We found Carlos Martinez’ body lying in several inches of water in a far corner of the La Lempira palm oil cooperative that he and other peasants had seized from a wealthy landowner that they believed stole it from them. I had come to the cooperative early that Sunday morning, sitting for two hours with three of the coop leaders as they told me their history. It’s a common story in the Aguan Valley of northern Honduras, a fertile slice of Central America where the right combination of soil, sun and humidity means you can grow just about anything. In this case, they cultivate African palm trees, which produce the cooking oil your doctor tells you to avoid. Pineapple fields provide visual relief to the miles of African palms. The main highway through the valley runs to the port city of Trujillo (where the classic imperialist William Walker was executed and buried), and the Dole 18-wheelers carrying pineapples share the road with clunky old trucks carrying piles of palm fruits to the processing plants where the oil is extracted.
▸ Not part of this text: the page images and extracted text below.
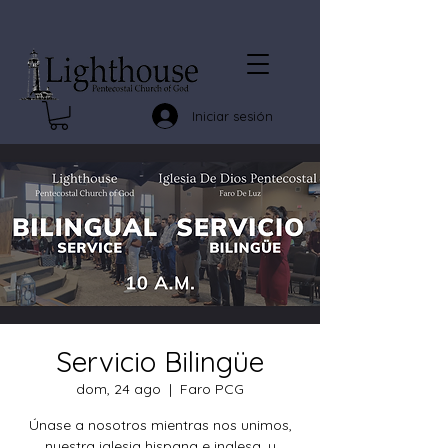
Iniciar sesión
Servicio Bilingüe
dom, 24 ago
  |  
Faro PCG
Únase a nosotros mientras nos unimos,
nuestra iglesia hispana e inglesa, y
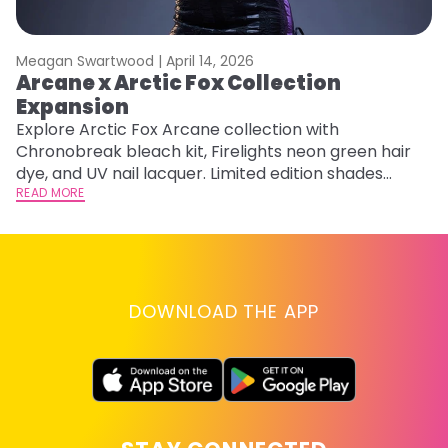
Meagan Swartwood |
April 14, 2026
M
Arcane x Arctic Fox Collection
A
Expansion
P
F
Explore Arctic Fox Arcane collection with
Chronobreak bleach kit, Firelights neon green hair
RE
dye, and UV nail lacquer. Limited edition shades
inspired by Jinx and Ekko.
READ MORE
DOWNLOAD THE APP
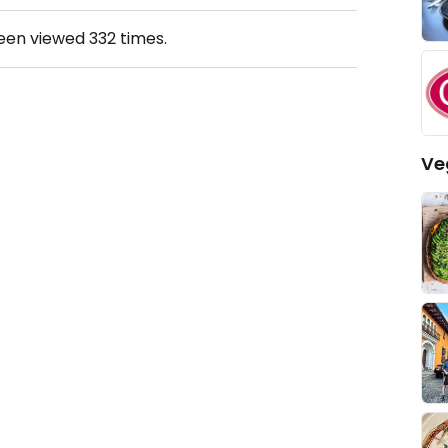
been viewed
332
times.
Ve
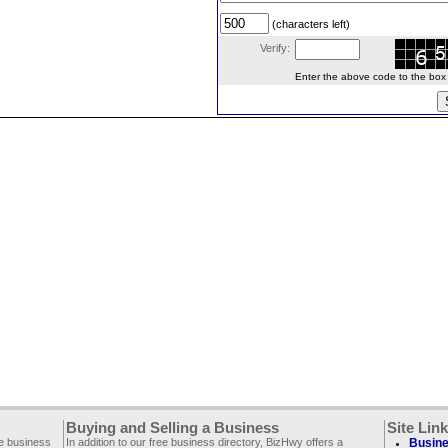
(characters left)
Verify:
Enter the above code to the box le
Buying and Selling a Business
Site Lin
ee business
In addition to our free business directory, BizHwy offers a
Busine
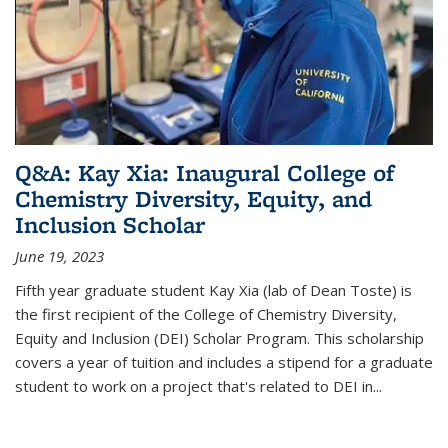
Q&A: Kay Xia: Inaugural College of
Chemistry Diversity, Equity, and
Inclusion Scholar
June 19, 2023
Fifth year graduate student Kay Xia (lab of Dean Toste) is
the first recipient of the College of Chemistry Diversity,
Equity and Inclusion (DEI) Scholar Program. This scholarship
covers a year of tuition and includes a stipend for a graduate
student to work on a project that's related to DEI in...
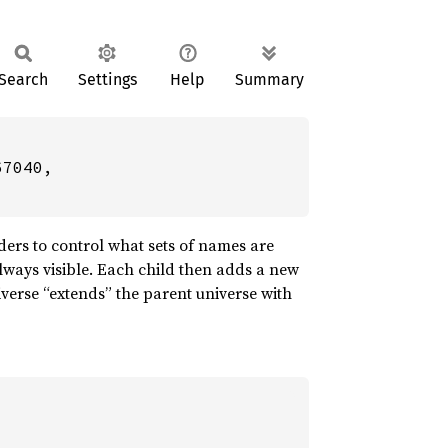
Search
Settings
Help
Summary
7040,

ers to control what sets of names are
always visible. Each child then adds a new
niverse “extends” the parent universe with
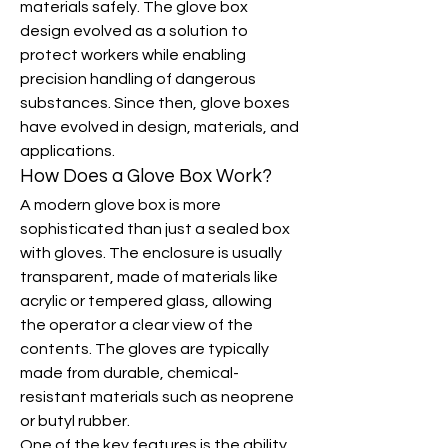
materials safely. The glove box 
design evolved as a solution to 
protect workers while enabling 
precision handling of dangerous 
substances. Since then, glove boxes 
have evolved in design, materials, and 
applications.
How Does a Glove Box Work?
A modern glove box is more 
sophisticated than just a sealed box 
with gloves. The enclosure is usually 
transparent, made of materials like 
acrylic or tempered glass, allowing 
the operator a clear view of the 
contents. The gloves are typically 
made from durable, chemical-
resistant materials such as neoprene 
or butyl rubber.
One of the key features is the ability 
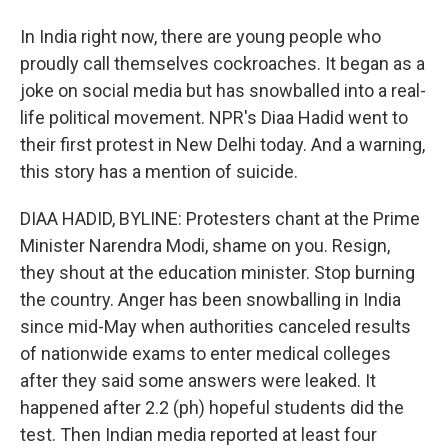
In India right now, there are young people who
proudly call themselves cockroaches. It began as a
joke on social media but has snowballed into a real-
life political movement. NPR's Diaa Hadid went to
their first protest in New Delhi today. And a warning,
this story has a mention of suicide.
DIAA HADID, BYLINE: Protesters chant at the Prime
Minister Narendra Modi, shame on you. Resign,
they shout at the education minister. Stop burning
the country. Anger has been snowballing in India
since mid-May when authorities canceled results
of nationwide exams to enter medical colleges
after they said some answers were leaked. It
happened after 2.2 (ph) hopeful students did the
test. Then Indian media reported at least four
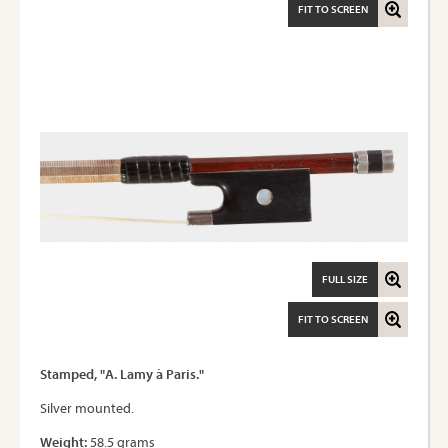
FIT TO SCREEN
FULL SIZE
FIT TO SCREEN
Stamped, "A. Lamy à Paris."
Silver mounted.
Weight:
58.5 grams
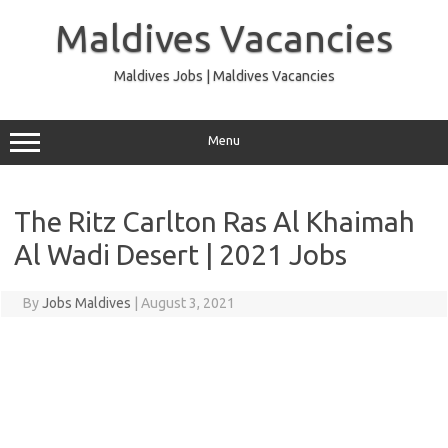
Skip
to
Maldives Vacancies
content
Maldives Jobs | Maldives Vacancies
Menu
The Ritz Carlton Ras Al Khaimah
Al Wadi Desert | 2021 Jobs
By
Jobs Maldives
|
August 3, 2021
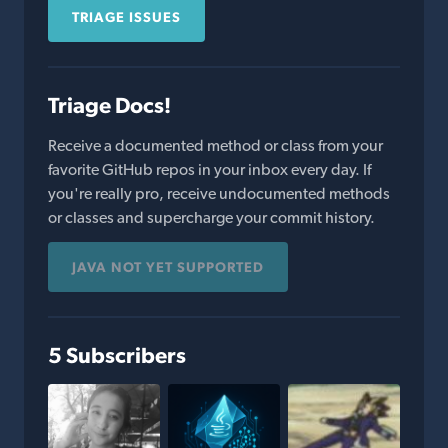
TRIAGE ISSUES
Triage Docs!
Receive a documented method or class from your
favorite GitHub repos in your inbox every day. If
you're really pro, receive undocumented methods
or classes and supercharge your commit history.
JAVA NOT YET SUPPORTED
5 Subscribers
In the last few weeks the region has been militarized, and soldiers are everywhere. Some of their jefes were staying in the hotel where I stayed in nearby Tocoa, so I didn’t have to worry about my rental car being robbed from the parking lot; there were guys with assault rifles leaning on it when I got up that morning.

The troops were ordered into the Aguan because the government has ostensibly lost control of the region to narcotraffickers who have installed landing strips amidst the palm oil trees as part of their enterprise of shipping drugs northward to the U.S. Yet who’s a narcotrafficker and who isn’t is not exactly clear these days. The country’s richest man, Miguel Facussé, who happens to “own” about one-fifth of the Aguan’s farm land, has long been rumored to benefit from letting the planes land and take off from his properties. According to cables to the State Department from the U.S. embassy in Tegucigalpa, U.S. diplomats knew about actual cases beginning in 2004 (thanks, Wikileaks), yet did nothing about it other than pass the intel on to Washington.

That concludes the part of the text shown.